Data from: The effects of food web structure on ecosystem function exceeds those of precipitation
Trzcinski, M. Kurtis et al. (2017), Data from: The effects of food web structure on ecosystem function exceeds those of precipitation, Dryad, Dataset, https://doi.org/10.5061/dryad.b658g
Ecosystems are being stressed by climate change, but few studies have tested food web responses to changes in precipitation patterns and the consequences to ecosystem function. Fewer still have considered whether results from one geographic region can be applied to other regions, given the degree of community change over large biogeographic gradients. We assembled, in one field site, three types of macroinvertebrate communities within water-filled bromeliads. Two represented food webs containing both a fast filter feeder-microbial and slow detritivore energy channels found in Costa Rica and Puerto Rico, and one represented the structurally simpler food webs in French Guiana, which only contained the fast filter feeder-microbial channel.
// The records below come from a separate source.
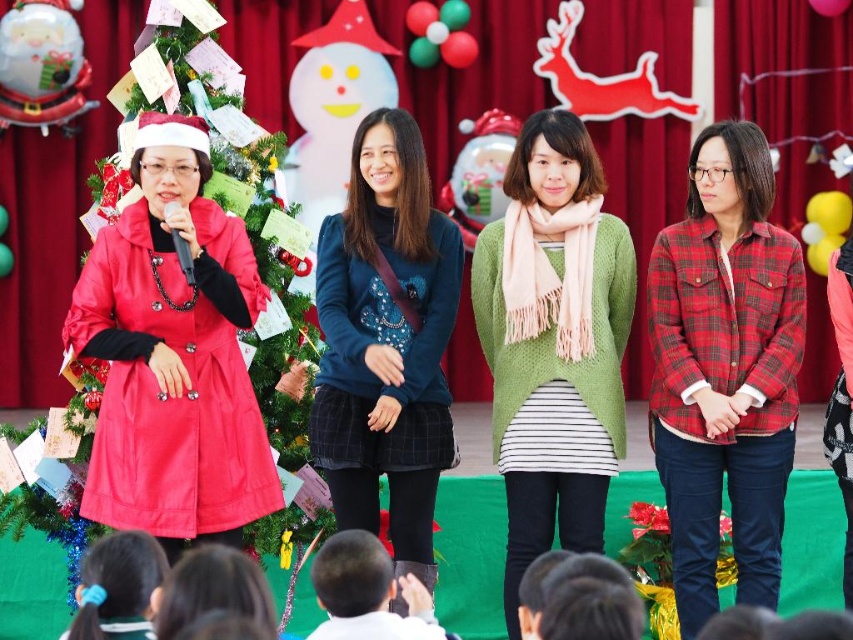 Is point (102, 262) positioned after point (428, 275)?

No, (102, 262) is closer to viewer.

Describe the element at coordinates (173, 355) in the screenshot. The height and width of the screenshot is (640, 853). I see `matte red coat at left` at that location.

Where is `matte red coat at left`? This screenshot has height=640, width=853. matte red coat at left is located at coordinates (173, 355).

Is green knitted sweater at center further to the viewer compared to dark blue sweater at center?

Yes, green knitted sweater at center is behind dark blue sweater at center.

Between green knitted sweater at center and dark blue sweater at center, which one has more height?

Standing taller between the two is green knitted sweater at center.

Is point (541, 300) farther from camera compared to point (431, 582)?

Yes, it is.

This screenshot has height=640, width=853. I want to click on green knitted sweater at center, so click(553, 342).

Between point (90, 337) and point (715, 541), which one is positioned in front?

Point (90, 337) is more forward.

Is point (248, 408) behind point (682, 273)?

No, it is not.

Identify the location of matte red coat at left. The width and height of the screenshot is (853, 640). (173, 355). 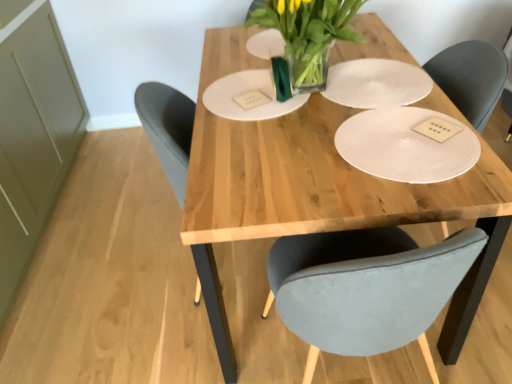 The image size is (512, 384). I want to click on vacant region in front of white matte paper plate at center, which is counted as the 1th paper plate, starting from the left, so (260, 155). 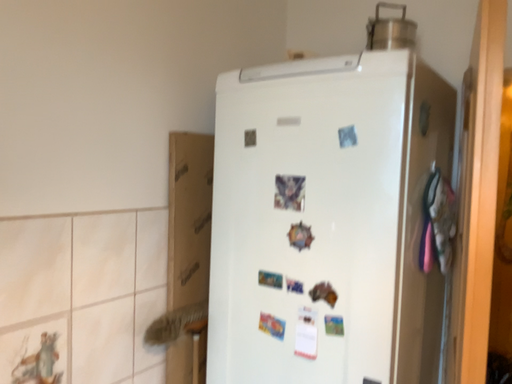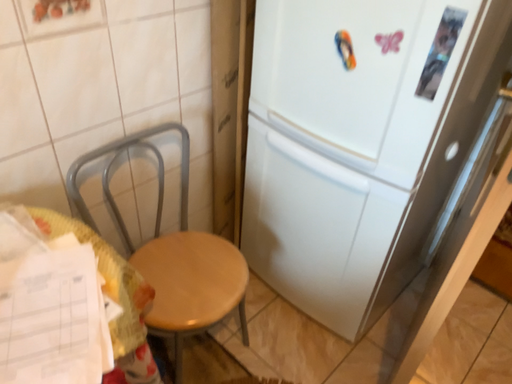 Question: How did the camera likely rotate when shooting the video?

Choices:
 (A) rotated right
 (B) rotated left

Answer: (B) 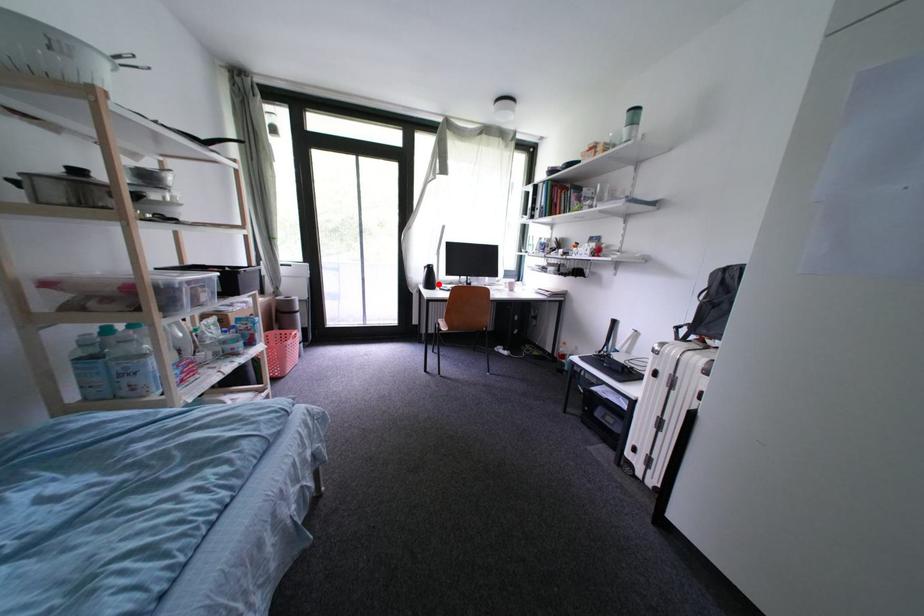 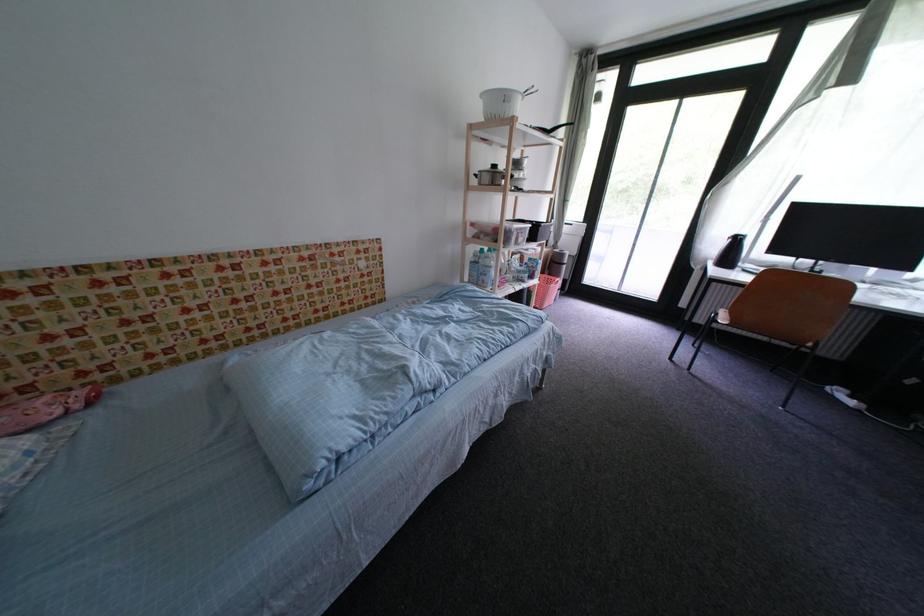 Question: I am providing you with two images of the same scene from different viewpoints. Image1 has a red point marked. In image2, the corresponding 3D location appears at what relative position? Reply with the corresponding letter.

Choices:
 (A) Closer
 (B) Farther

Answer: (B)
We manipulated the amount and distribution of rain entering bromeliads, and examined how food web structure mediated ecosystem responses to changes in the quantity and temporal distribution of precipitation. Food web structure affected the survival of functional groups in general, and ecosystem functions such as decomposition and the production of fine particulate organic matter. Ecosystem processes were more affected by decreased precipitation than were the abundance of microorganisms and metazoans. In our experiments, the sensitivity of the ecosystem to precipitation change was primarily revealed in the food web dominated by the single filter feeder-microbial channel because other top-down and bottom-up processes were weak or absent. Our results show stronger effects of food web structure than precipitation change per se on the functioning of bromeliad ecosystems. Consequently, we predict that ecosystem function in bromeliads throughout the Americas will be more sensitive to changes in the distribution of species, rather than to the direct effects caused by changes in precipitation.